Corso Vittorio- a reminder of a pow camp in a Whitehaven garden centre….

I have just sent off a chapter entitled ‘Where is Public History?’  that I was commissioned to write for a Companion Handbook to Public History edited by David Dean for Wiley Press. Originally I was asked to write a chapter called ‘What is Public History?’ but thought that  ‘what’ implies a definitive and static response. I don’t see public history in this way.
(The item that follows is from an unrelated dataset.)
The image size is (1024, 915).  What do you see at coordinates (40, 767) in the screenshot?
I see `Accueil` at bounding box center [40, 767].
Having rigid definitions do not take an inquisitive reader further in thinking critically about ways in which people engage with the past and the processes by which this can become accessible and relevant to contemporary life.  ‘Where’, I suggest, offers a more expansive journey through a range of ideas.  ‘Where’ implies place in a broad sense rather than a definition more appropriate for a  dictionary style approach.

I looked, for example, at traces of past lives in the landscape including words I found some years ago in the concrete floor of a garden centre near Whitehaven, namely the words  ‘ Corso Vittorio’.  This had been the site of the Moota camp 103 which held Italian and then German prisoners of war during the Second World War. The buildings had long gone but Corso Vittorio remains, a reminder of the number of avenues named in Italy after Victor Emmanuel 11, the first king after unification in 1861. The wording made in the concrete was a direct reference to home in another country. Because these traces (and other ephemera) exist, local historians, including Gloria Edwards, could write about this hitherto unknown past and also mount a new exhibition in 2005 to commemorate the sixtieth anniversary of the end of the Second World War entitled ‘Cockermouth at War’.
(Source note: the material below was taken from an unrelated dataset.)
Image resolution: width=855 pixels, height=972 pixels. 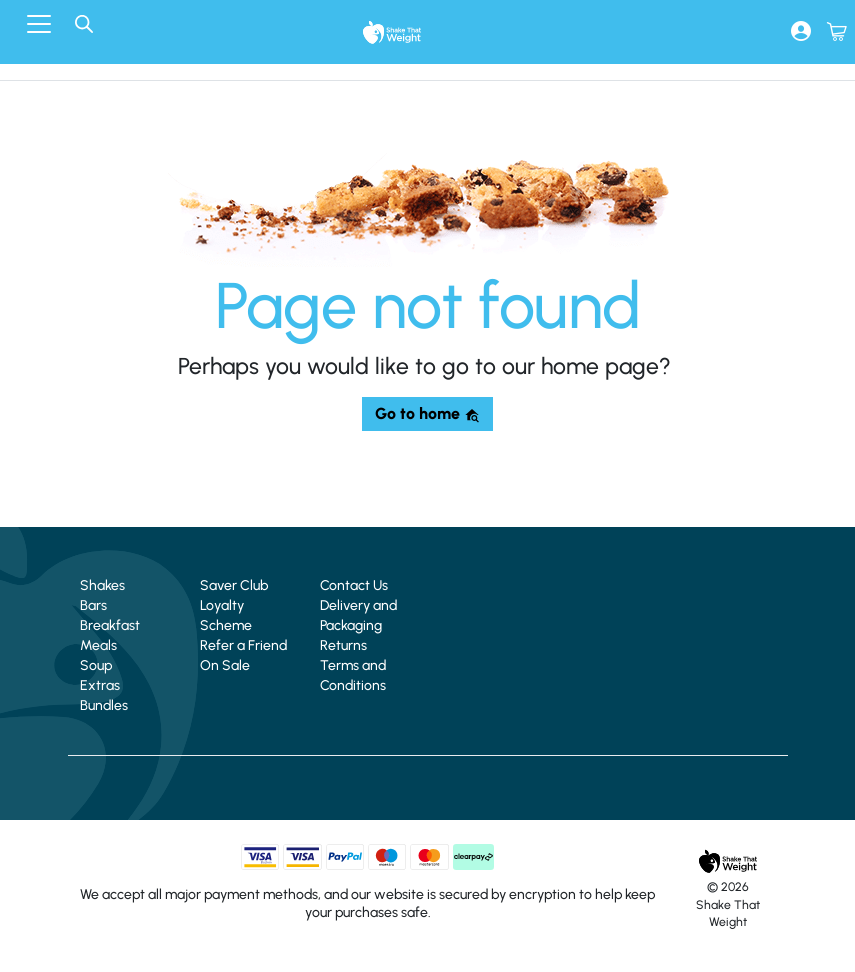 I want to click on Bars, so click(x=93, y=605).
This emphasis on the importance of seeing things in the present landscape was brought home forcefully by the fascinating talk by Dr Ruth Richardson at the public history group – now meeting in the archaeology/heritage department of UCL – on Saturday May 31st. Her terrier-like activities in the archive combined with walking through the streets near Tottenham Court Road had enabled her to make imaginative connections between Charles Dickens, the local workhouse building and Oliver Twist. The book on the topic is now available in paperback. More importantly, this knowledge has been used to try and preserve the workhouse as a site of historic importance and to stop its destruction.